A group of anti-abortion hackers claimed to have breached Planned Parenthood's database aiming to release personally identifying employee information, Rolling Stone reported in a July 31 article. Professor David S. Cohen, co-author of Living in the Crosshairs: The Untold Stories of Anti-Abortion Terrorism told Rolling Stone that the hackers' attempt was no less than "an act of domestic terrorism."
"When I heard about the supposed hack, my mind went directly to the fact that this is a way to scare people who work at Planned Parenthood. Putting their information — email, names or other information — out there is not meant to encourage people to send them kind emails saying 'thank you,'" Cohen said.
Cohen said that disclosing personally identifiable information, regardless of the method, has always been a tactic of anti-abortion terrorists. "Make no mistake: Abortion providers keep their personal information private because of the history of murder, bombings, arsons, stalking, assaults and other forms of attacks on abortion providers. This is a real threat that the hacker has knowingly exacerbated."

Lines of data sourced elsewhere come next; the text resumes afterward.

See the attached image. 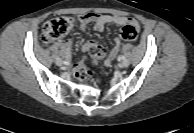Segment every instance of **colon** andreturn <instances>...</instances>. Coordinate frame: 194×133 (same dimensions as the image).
<instances>
[{
	"label": "colon",
	"mask_w": 194,
	"mask_h": 133,
	"mask_svg": "<svg viewBox=\"0 0 194 133\" xmlns=\"http://www.w3.org/2000/svg\"><path fill=\"white\" fill-rule=\"evenodd\" d=\"M71 27V20L68 17H57L51 19L43 25V42L48 43L63 37ZM137 30L133 26H125L122 28L121 37L128 42L137 40ZM90 56L94 63H97L104 56V48L95 43L90 47ZM74 75L80 80L86 79L90 75V70L84 61L77 63L73 69Z\"/></svg>",
	"instance_id": "5ec220e1"
}]
</instances>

The hack comes in the midst of Planned Parenthood's response to the Center for Medical Progress' (CMP) release of spliced "undercover" videos showing Planned Parenthood employees discussing a fetal tissue donation program. As discussed in a July 29 article on RH Reality Check, Professor Cohen along with 35 other law school professors wrote a letter to California Attorney General Kamala Harris asking her to conduct an investigation into CMP's actions "with the utmost immediacy" as "CMP's ongoing campaign poses a real threat to abortion provider safety."
Cohen and the accompanying law professors claim that CMP has violated California law with respect to recording private communications without the consent of all parties.